§ Exercise brief
Please return every line of the records that contains the word "bolts".

┌─ Provided data

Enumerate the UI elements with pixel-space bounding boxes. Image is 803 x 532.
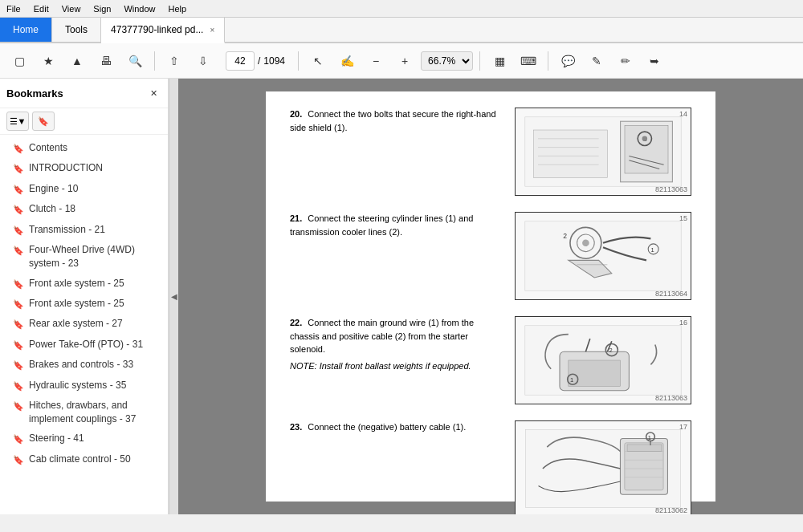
step-23-num: 23. [290,422,302,432]
menu-sign[interactable]: Sign [93,4,111,14]
bookmark-icon: 🔖 [13,298,24,311]
sidebar-view-button[interactable]: ☰▼ [6,112,29,131]
page-separator: / [258,55,260,67]
share-button[interactable]: ➥ [642,48,667,74]
bookmark-item-3[interactable]: 🔖Clutch - 18 [0,199,168,219]
step-23-img-code: 82113062 [655,506,687,514]
keyboard-button[interactable]: ⌨ [516,48,541,74]
tab-tools-label: Tools [65,24,88,35]
step-21-image-box: 2 1 82113064 15 [515,212,691,300]
zoom-in-button[interactable]: + [392,48,418,74]
step-23-svg: 1 [516,421,691,514]
svg-rect-13 [525,221,681,290]
sidebar-toggle[interactable]: ◀ [169,79,178,514]
menu-help[interactable]: Help [169,4,187,14]
bookmark-item-14[interactable]: 🔖Cab climate control - 50 [0,449,168,469]
sidebar-toolbar: ☰▼ 🔖 [0,108,168,135]
content-area[interactable]: 20. Connect the two bolts that secure th… [178,79,803,514]
new-button[interactable]: ▢ [6,48,32,74]
step-22-svg: 2 1 [516,317,691,404]
bookmark-button[interactable]: ★ [35,48,61,74]
bookmark-item-9[interactable]: 🔖Power Take-Off (PTO) - 31 [0,335,168,355]
bookmark-icon: 🔖 [13,400,24,412]
menu-edit[interactable]: Edit [34,4,49,14]
zoom-button[interactable]: 🔍 [122,48,148,74]
menu-file[interactable]: File [6,4,21,14]
bookmark-item-4[interactable]: 🔖Transmission - 21 [0,220,168,240]
bookmark-item-10[interactable]: 🔖Brakes and controls - 33 [0,355,168,375]
tab-document-label: 47377790-linked pd... [111,24,203,35]
svg-rect-2 [625,126,668,173]
bookmark-item-13[interactable]: 🔖Steering - 41 [0,428,168,449]
svg-text:2: 2 [563,232,567,240]
bookmark-item-7[interactable]: 🔖Front axle system - 25 [0,294,168,314]
bookmark-icon: 🔖 [13,163,24,175]
step-20-image: 1 82113063 14 [515,108,691,196]
bookmark-icon: 🔖 [13,339,24,351]
svg-text:2: 2 [609,347,613,354]
step-20-img-num: 14 [679,110,687,118]
step-21-img-code: 82113064 [655,290,687,298]
print-button[interactable]: 🖶 [93,48,119,74]
bookmark-item-2[interactable]: 🔖Engine - 10 [0,179,168,199]
hand-tool[interactable]: ✍ [334,48,360,74]
bookmark-icon: 🔖 [13,204,24,216]
sidebar: Bookmarks ✕ ☰▼ 🔖 🔖Contents🔖INTRODUCTION🔖… [0,79,169,514]
step-21-text: 21. Connect the steering cylinder lines … [290,212,502,300]
bookmark-item-6[interactable]: 🔖Front axle system - 25 [0,274,168,294]
bookmark-item-8[interactable]: 🔖Rear axle system - 27 [0,314,168,334]
bookmark-icon: 🔖 [13,359,24,372]
page-nav: / 1094 [226,51,285,71]
tab-document[interactable]: 47377790-linked pd... × [101,18,225,43]
upload-button[interactable]: ▲ [64,48,90,74]
zoom-out-button[interactable]: − [363,48,389,74]
bookmark-item-11[interactable]: 🔖Hydraulic systems - 35 [0,376,168,396]
separator-2 [298,51,299,71]
step-23-img-num: 17 [679,423,687,431]
step-22-img-code: 82113063 [655,394,687,402]
menu-view[interactable]: View [62,4,81,14]
bookmark-item-5[interactable]: 🔖Four-Wheel Drive (4WD) system - 23 [0,240,168,274]
step-22-text: 22. Connect the main ground wire (1) fro… [290,316,502,404]
bookmark-icon: 🔖 [13,319,24,331]
sidebar-close-button[interactable]: ✕ [145,85,161,101]
sidebar-collapse-button[interactable]: 🔖 [32,112,55,131]
cursor-tool[interactable]: ↖ [305,48,331,74]
svg-point-16 [582,239,589,246]
sidebar-header: Bookmarks ✕ [0,79,168,108]
step-21-svg: 2 1 [516,213,691,299]
bookmark-icon: 🔖 [13,184,24,196]
svg-text:1: 1 [648,434,651,441]
bookmark-item-0[interactable]: 🔖Contents [0,138,168,158]
zoom-select[interactable]: 66.7% 50% 75% 100% 125% [421,51,473,71]
draw-button[interactable]: ✏ [613,48,638,74]
step-21: 21. Connect the steering cylinder lines … [290,212,691,300]
step-20-text: 20. Connect the two bolts that secure th… [290,108,502,196]
tab-home[interactable]: Home [0,18,52,42]
step-22-num: 22. [290,318,302,327]
highlight-button[interactable]: ✎ [584,48,609,74]
svg-rect-8 [534,130,608,177]
step-20: 20. Connect the two bolts that secure th… [290,108,691,196]
comment-button[interactable]: 💬 [555,48,581,74]
bookmark-icon: 🔖 [13,143,24,155]
step-22-image: 2 1 82113063 16 [515,316,691,404]
step-23-text: 23. Connect the (negative) battery cable… [290,420,502,514]
sidebar-title: Bookmarks [6,87,63,99]
bookmark-icon: 🔖 [13,454,24,466]
prev-page-button[interactable]: ⇧ [161,48,187,74]
step-21-img-num: 15 [679,214,687,222]
bookmark-item-1[interactable]: 🔖INTRODUCTION [0,158,168,178]
step-20-svg: 1 [516,108,691,195]
menu-window[interactable]: Window [124,4,155,14]
bookmark-icon: 🔖 [13,433,24,445]
next-page-button[interactable]: ⇩ [190,48,216,74]
fit-page-button[interactable]: ▦ [487,48,512,74]
tab-tools[interactable]: Tools [52,18,101,42]
step-21-image: 2 1 82113064 15 [515,212,691,300]
close-icon[interactable]: × [210,26,214,35]
bookmark-item-12[interactable]: 🔖Hitches, drawbars, and implement coupli… [0,396,168,429]
svg-rect-37 [627,445,662,452]
page-number-input[interactable] [226,51,255,71]
bookmark-icon: 🔖 [13,380,24,392]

└─

§ Written response
content-area[interactable]: 20. Connect the two bolts that secure th… [178,79,803,514]
step-20-text: 20. Connect the two bolts that secure th… [290,108,502,196]
step-20: 20. Connect the two bolts that secure th… [290,108,691,196]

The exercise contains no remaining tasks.